In plain English
Before a RAG system can search your documents, it has to cut them into smaller pieces called chunks. The simplest way is to count characters: take 500 characters, cut, take the next 500, cut again. Fast and easy — but blind. It will happily slice a sentence in half, split a definition from the example that explains it, or merge the end of one idea with the start of an unrelated one.

Semantic chunking cuts at meaning boundaries instead of character counts. It reads the text sentence by sentence, notices when the topic shifts, and makes the cut there — at the seam between two ideas — rather than at an arbitrary position. Each chunk ends up being about one coherent thing.
Think of a long article with no section headings. A fixed-size splitter is like tearing the printed pages every 12 lines, no matter what's on them — paragraphs get ripped down the middle. Semantic chunking is like a careful editor reading the whole thing, then drawing a line only where one section genuinely ends and the next begins. The cuts land where you'd naturally pause, so every piece reads as a complete thought.
Why it matters
In RAG, retrieval is only as good as your chunks. The retriever can only return whole chunks, so a chunk is the smallest unit of knowledge your system can hand to the model. If that unit is malformed, every answer built on it suffers.
- Better retrieval precision. A chunk that covers exactly one topic embeds cleanly — its vector points in one clear direction. A chunk that straddles two topics embeds as a muddy average of both, so it matches neither query well and gets buried in the ranking.

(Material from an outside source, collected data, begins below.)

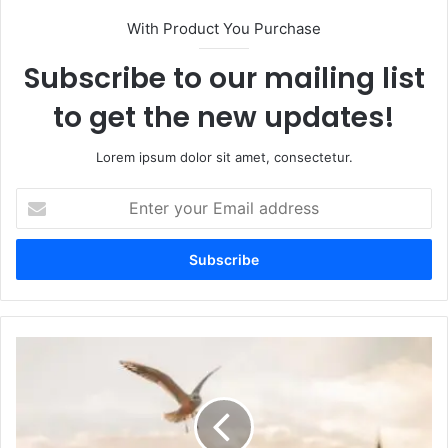
With Product You Purchase
Subscribe to our mailing list
to get the new updates!
Lorem ipsum dolor sit amet, consectetur.
E
n
t
e
r
y
o
u
r
E
m
a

- Fewer broken thoughts. Fixed cuts routinely separate a claim from its evidence, a term from its definition, or a question from its answer. Retrieve such a half-chunk and the model is reading half a thought — a common, quiet source of wrong answers.
- Less noise in the prompt. When each chunk is one tight idea, the top results you paste into the prompt carry signal, not filler. The model wastes fewer tokens and is less likely to be distracted by an irrelevant half-topic that rode along in a sloppy chunk.
Who should reach for this? Builders whose documents have uneven structure — long-form articles, transcripts, research papers, mixed reports — where topics start and stop at irregular intervals and a fixed window keeps cutting across them. If your retrieval feels slightly off and you suspect the chunks are to blame, semantic chunking is one of the first knobs worth trying.
It's important to see where this sits among the other chunking strategies. Fixed-size chunking is the baseline; tuning chunk size and overlap makes that baseline better without changing the method. Semantic chunking is a different method altogether — it lets the content, not a number you picked, decide where the cuts go.
How it works
The core idea is simple: walk through the document in order, and cut wherever the meaning changes sharply. You measure "change in meaning" by comparing the embedding of one piece of text to the next. When two neighbours are similar, they belong together. When similarity drops off a cliff, you've found a topic boundary — cut there.
Step by step
- Split into sentences. First break the document into sentences (or short windows of a few sentences). These are the atoms you'll regroup — you never cut inside one.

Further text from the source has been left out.